I assume the BB84 protocol standard states $\{ |0\rangle,|1\rangle \},\{|+\rangle,|-\rangle\}$. I assume a standard intercept resend attack from Eve, that in a random fashion measures in one of the two basis and resends the measured state to Bob.
Unfortunately, when I calculate the conditional entropy, I obtain the value $\frac{1}{2}-\frac{3}{4}\log \frac{3}{4}$ and not $\frac{1}{2}$ like in Gisin original paper (https://arxiv.org/abs/quant-ph/0101098, section VI-D.
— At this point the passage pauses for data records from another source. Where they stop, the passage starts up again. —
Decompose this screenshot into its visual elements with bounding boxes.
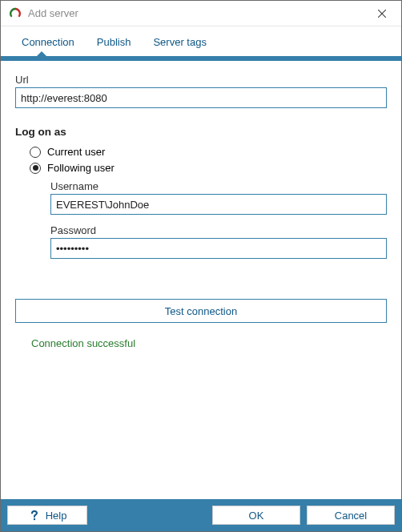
radio-selected-dot [33,165,38,171]
radio-following-user-label: Following user [47,162,115,174]
username-label: Username [50,180,387,192]
log-on-as-label: Log on as [15,126,387,138]
close-button[interactable] [366,2,398,25]
svg-point-2 [33,518,34,520]
footer-bar: Help OK Cancel [1,499,401,531]
tab-connection[interactable]: Connection [10,31,86,56]
tab-publish[interactable]: Publish [86,31,143,56]
active-tab-marker [36,51,47,57]
help-button-label: Help [46,510,67,522]
password-label: Password [50,224,387,236]
tab-server-tags[interactable]: Server tags [142,31,217,56]
app-icon [9,7,22,20]
help-icon [28,509,41,522]
radio-following-user[interactable]: Following user [30,162,387,174]
close-icon [378,10,386,18]
content-area: Url Log on as Current user Following use… [1,61,401,499]
tab-underline [1,56,401,61]
url-label: Url [15,74,387,86]
titlebar: Add server [1,1,401,26]
status-message: Connection successful [31,337,387,349]
username-input[interactable] [50,194,387,215]
cancel-button[interactable]: Cancel [307,506,395,525]
password-input[interactable] [50,238,387,259]
test-connection-button[interactable]: Test connection [15,299,387,323]
radio-current-user[interactable]: Current user [30,146,387,158]
radio-current-user-label: Current user [47,146,105,158]
url-input[interactable] [15,87,387,108]
help-button[interactable]: Help [7,506,87,525]
credentials-group: Username Password [50,180,387,259]
radio-icon [30,147,41,158]
radio-icon [30,163,41,174]
ok-button[interactable]: OK [212,506,300,525]
tab-bar: Connection Publish Server tags [1,26,401,56]
window-title: Add server [28,7,366,19]
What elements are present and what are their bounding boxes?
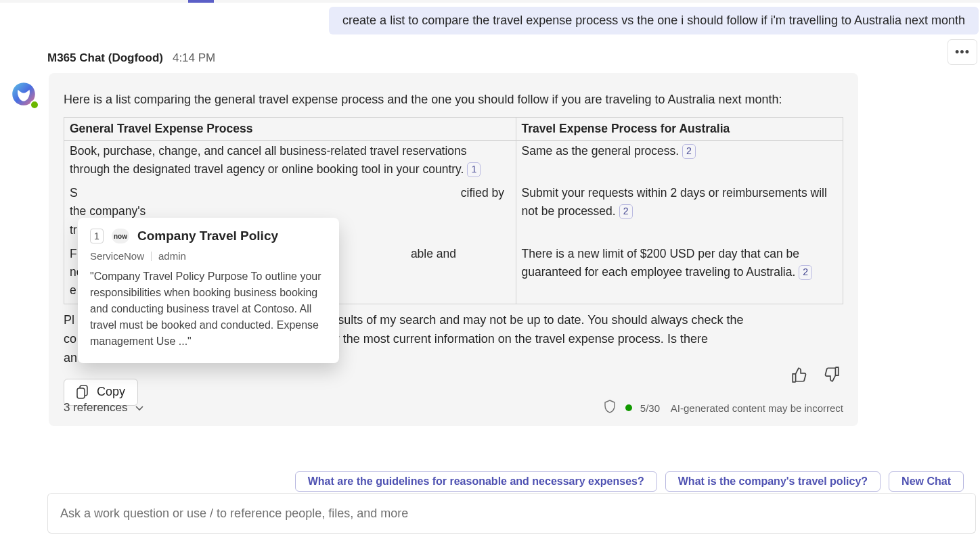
citation-badge[interactable]: 2: [682, 144, 696, 159]
references-label: 3 references: [64, 401, 128, 415]
references-toggle[interactable]: 3 references: [64, 401, 144, 415]
thumbs-up-icon: [790, 366, 808, 383]
cell-text-fragment: cified by the company's: [70, 186, 504, 218]
citation-title[interactable]: Company Travel Policy: [137, 229, 278, 243]
table-row: Book, purchase, change, and cancel all b…: [64, 141, 843, 183]
cell-text-fragment: F: [70, 247, 77, 260]
servicenow-logo: now: [112, 229, 129, 243]
footnote-fragment: tment for the most current information o…: [292, 332, 708, 346]
citation-number: 1: [90, 229, 104, 243]
compose-input-bar[interactable]: [47, 493, 976, 534]
thumbs-down-button[interactable]: [823, 366, 841, 385]
col-header-australia: Travel Expense Process for Australia: [516, 118, 843, 141]
copy-button-label: Copy: [97, 385, 125, 399]
top-divider: [0, 0, 980, 3]
copy-icon: [76, 385, 90, 400]
cell-text-fragment: S: [70, 186, 78, 200]
shield-icon: [604, 400, 616, 417]
citation-popover: 1 now Company Travel Policy ServiceNow a…: [78, 218, 339, 363]
suggestion-chip[interactable]: What are the guidelines for reasonable a…: [295, 471, 657, 492]
citation-author: admin: [158, 250, 186, 262]
thumbs-down-icon: [823, 366, 841, 383]
ai-disclaimer: AI-generated content may be incorrect: [671, 402, 843, 414]
thumbs-up-button[interactable]: [790, 366, 808, 385]
footnote-fragment: n the results of my search and may not b…: [296, 313, 743, 327]
compose-input[interactable]: [60, 507, 963, 521]
citation-badge[interactable]: 1: [467, 162, 481, 177]
user-message-text: create a list to compare the travel expe…: [342, 14, 965, 27]
status-dot: [625, 404, 632, 411]
sender-time: 4:14 PM: [173, 51, 215, 65]
usage-counter: 5/30: [640, 402, 660, 414]
suggestion-chip[interactable]: What is the company's travel policy?: [665, 471, 881, 492]
more-icon: •••: [955, 45, 970, 60]
cell-text: Same as the general process.: [522, 144, 680, 158]
citation-badge[interactable]: 2: [619, 204, 633, 219]
cell-text-fragment: e: [70, 283, 76, 297]
cell-text-fragment: tr: [70, 223, 77, 237]
col-header-general: General Travel Expense Process: [64, 118, 516, 141]
cell-text: There is a new limit of $200 USD per day…: [522, 247, 800, 279]
presence-indicator: [30, 100, 39, 110]
table-header-row: General Travel Expense Process Travel Ex…: [64, 118, 843, 141]
citation-body: "Company Travel Policy Purpose To outlin…: [90, 268, 327, 350]
citation-source: ServiceNow: [90, 250, 144, 262]
footnote-fragment: an: [64, 351, 77, 365]
active-tab-indicator: [188, 0, 214, 3]
bot-avatar: [9, 80, 38, 108]
response-intro: Here is a list comparing the general tra…: [49, 91, 858, 109]
svg-rect-1: [77, 388, 85, 398]
cell-text: Book, purchase, change, and cancel all b…: [70, 144, 467, 176]
sender-name: M365 Chat (Dogfood): [47, 51, 163, 65]
citation-badge[interactable]: 2: [799, 265, 812, 280]
chevron-down-icon: [135, 403, 144, 413]
separator: [151, 252, 152, 261]
message-more-button[interactable]: •••: [948, 39, 977, 65]
footnote-fragment: Pl: [64, 313, 74, 327]
new-chat-button[interactable]: New Chat: [889, 471, 964, 492]
cell-text: Submit your requests within 2 days or re…: [522, 186, 827, 218]
footnote-fragment: co: [64, 332, 76, 346]
user-message-bubble: create a list to compare the travel expe…: [329, 7, 979, 34]
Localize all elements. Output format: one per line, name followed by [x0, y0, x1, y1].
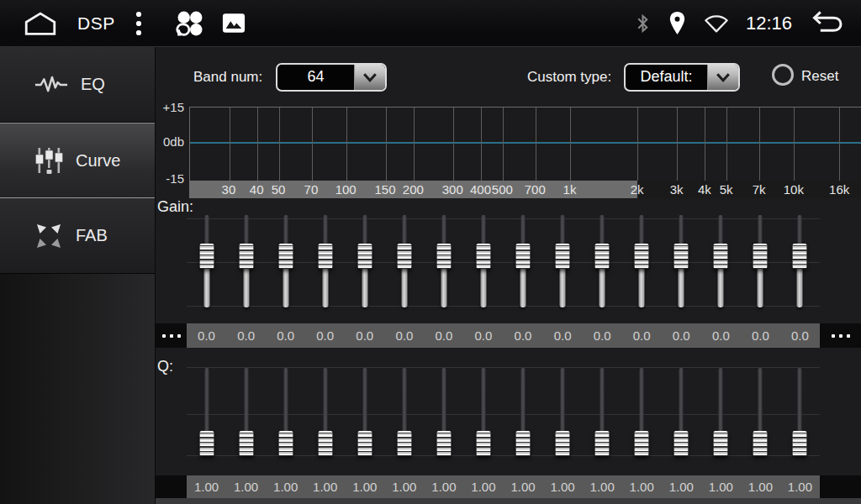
plot-gridline	[637, 108, 638, 181]
gain-band-slider[interactable]	[662, 212, 701, 309]
q-band-slider[interactable]	[583, 365, 622, 459]
slider-knob[interactable]	[476, 431, 490, 456]
sidebar-item-eq[interactable]: EQ	[0, 47, 155, 123]
q-band-slider[interactable]	[266, 365, 305, 459]
home-button[interactable]	[22, 11, 59, 36]
gain-band-slider[interactable]	[463, 212, 503, 309]
slider-knob[interactable]	[714, 244, 728, 269]
slider-knob[interactable]	[674, 431, 689, 456]
slider-knob[interactable]	[793, 244, 807, 269]
q-band-slider[interactable]	[345, 365, 384, 459]
slider-knob[interactable]	[476, 244, 490, 269]
gain-band-slider[interactable]	[424, 212, 463, 309]
eq-curve-plot[interactable]	[189, 107, 861, 181]
slider-knob[interactable]	[556, 244, 570, 269]
gallery-button[interactable]	[222, 13, 246, 34]
q-band-slider[interactable]	[662, 365, 701, 459]
q-band-slider[interactable]	[424, 365, 463, 459]
slider-knob[interactable]	[635, 244, 649, 269]
slider-knob[interactable]	[278, 431, 293, 456]
q-band-slider[interactable]	[543, 365, 583, 459]
gain-scroll-right-button[interactable]	[820, 323, 861, 348]
q-band-slider[interactable]	[187, 365, 226, 459]
back-button[interactable]	[809, 10, 846, 36]
slider-knob[interactable]	[753, 244, 768, 269]
gain-band-slider[interactable]	[305, 212, 345, 309]
slider-knob[interactable]	[357, 431, 372, 456]
slider-knob[interactable]	[436, 431, 451, 456]
slider-knob[interactable]	[793, 431, 807, 456]
q-scroll-right-button[interactable]	[820, 475, 861, 498]
gain-band-slider[interactable]	[543, 212, 583, 309]
sidebar-item-curve[interactable]: Curve	[0, 123, 155, 198]
gain-band-slider[interactable]	[701, 212, 741, 309]
slider-knob[interactable]	[674, 244, 689, 269]
freq-tick-label: 16k	[829, 181, 849, 198]
q-band-slider[interactable]	[226, 365, 266, 459]
gain-scroll-left-button[interactable]	[156, 323, 187, 348]
slider-track	[323, 368, 327, 433]
gain-band-slider[interactable]	[583, 212, 622, 309]
eq-wave-icon	[34, 73, 69, 97]
freq-tick-label: 30	[222, 181, 236, 198]
slider-knob[interactable]	[318, 431, 332, 456]
slider-knob[interactable]	[199, 431, 214, 456]
q-band-slider[interactable]	[741, 365, 780, 459]
slider-track	[441, 368, 446, 433]
slider-knob[interactable]	[397, 244, 411, 269]
slider-knob[interactable]	[753, 431, 768, 456]
freq-axis[interactable]: 304050701001502003004005007001k2k3k4k5k7…	[189, 181, 861, 198]
custom-type-dropdown[interactable]: Default:	[624, 63, 740, 92]
q-band-slider[interactable]	[384, 365, 424, 459]
slider-knob[interactable]	[239, 244, 253, 269]
slider-knob[interactable]	[357, 244, 372, 269]
q-band-slider[interactable]	[622, 365, 662, 459]
apps-launcher-button[interactable]	[176, 9, 203, 37]
chevron-down-icon	[713, 68, 733, 87]
q-band-slider[interactable]	[305, 365, 345, 459]
slider-knob[interactable]	[516, 431, 531, 456]
gain-band-slider[interactable]	[187, 212, 226, 309]
gain-band-slider[interactable]	[622, 212, 662, 309]
plot-gridline	[726, 108, 727, 181]
q-band-slider[interactable]	[463, 365, 503, 459]
gain-band-slider[interactable]	[266, 212, 305, 309]
slider-knob[interactable]	[556, 431, 570, 456]
reset-radio-button[interactable]	[772, 64, 794, 86]
gain-band-slider[interactable]	[741, 212, 780, 309]
q-band-value: 1.00	[741, 475, 780, 498]
overflow-menu-button[interactable]	[134, 11, 144, 36]
q-band-slider[interactable]	[780, 365, 820, 459]
slider-track	[600, 368, 605, 433]
slider-knob[interactable]	[436, 244, 451, 269]
slider-track-lower	[203, 267, 209, 307]
custom-type-value: Default:	[626, 65, 707, 90]
slider-knob[interactable]	[397, 431, 411, 456]
q-band-value: 1.00	[187, 475, 226, 498]
gain-band-slider[interactable]	[384, 212, 424, 309]
slider-knob[interactable]	[595, 431, 610, 456]
freq-tick-label: 500	[492, 181, 513, 198]
slider-knob[interactable]	[595, 244, 610, 269]
gain-band-slider[interactable]	[780, 212, 820, 309]
slider-knob[interactable]	[199, 244, 214, 269]
sidebar-item-fab[interactable]: FAB	[0, 198, 155, 274]
custom-type-dropdown-button[interactable]	[707, 65, 738, 90]
band-num-dropdown-button[interactable]	[354, 65, 385, 90]
q-band-slider[interactable]	[504, 365, 543, 459]
q-band-slider[interactable]	[701, 365, 741, 459]
slider-knob[interactable]	[278, 244, 293, 269]
slider-knob[interactable]	[714, 431, 728, 456]
gain-band-slider[interactable]	[226, 212, 266, 309]
plot-gridline	[257, 108, 258, 181]
slider-knob[interactable]	[635, 431, 649, 456]
gain-band-slider[interactable]	[345, 212, 384, 309]
q-band-value: 1.00	[701, 475, 741, 498]
slider-knob[interactable]	[239, 431, 253, 456]
slider-knob[interactable]	[318, 244, 332, 269]
band-num-dropdown[interactable]: 64	[276, 63, 387, 92]
gain-band-slider[interactable]	[504, 212, 543, 309]
q-scroll-left-button[interactable]	[156, 475, 187, 498]
slider-knob[interactable]	[516, 244, 531, 269]
gain-band-value: 0.0	[622, 323, 662, 348]
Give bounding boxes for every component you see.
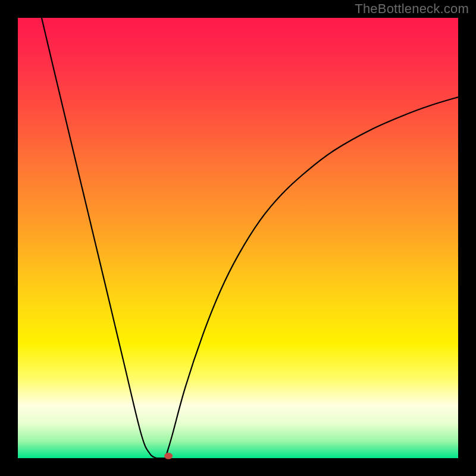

My first calculation begun with quantum states: i expressed conditional entropy like that \begin{equation} \begin{aligned} H(A \mid E = |0\rangle) &= - P(A = |0\rangle \mid E =|0\rangle) \log P((|0\rangle \mid E = |0\rangle)) \\ &- P(A = |1\rangle \mid E = |0\rangle) \log P((A = |1\rangle \mid E = |0\rangle)) \, .\\ \end{aligned} \end{equation} Calculating the probabilities with bayes theorem, i found this entropy to be equal to 0, and the others like that: \begin{equation} \begin{aligned} H(A \mid E = |1\rangle) &= 0 \, ,\\ H(A \mid E = |+\rangle) &= 1 \, ,\\ H(A \mid E = |-\rangle) &= 1 \, . \end{aligned} \end{equation} In this way the final entropy is numerically $$ H(A\mid E) =\frac{1}{2} \, . $$
But then i re-thought it: perhaps i have to consider the probability not of the states, but of the bits results, because the formula i'm using is classical! So i tried evaluating the following: \begin{equation} H(A \mid E) = P(E=0) H(A \mid E = 0) + P(E=1) H(A \mid E = 1) \, . \end{equation} but this leads me to the strange value i linked above, the same value i obtain for the conditional entropy of Alice and Bob, that is $H(A|B)$.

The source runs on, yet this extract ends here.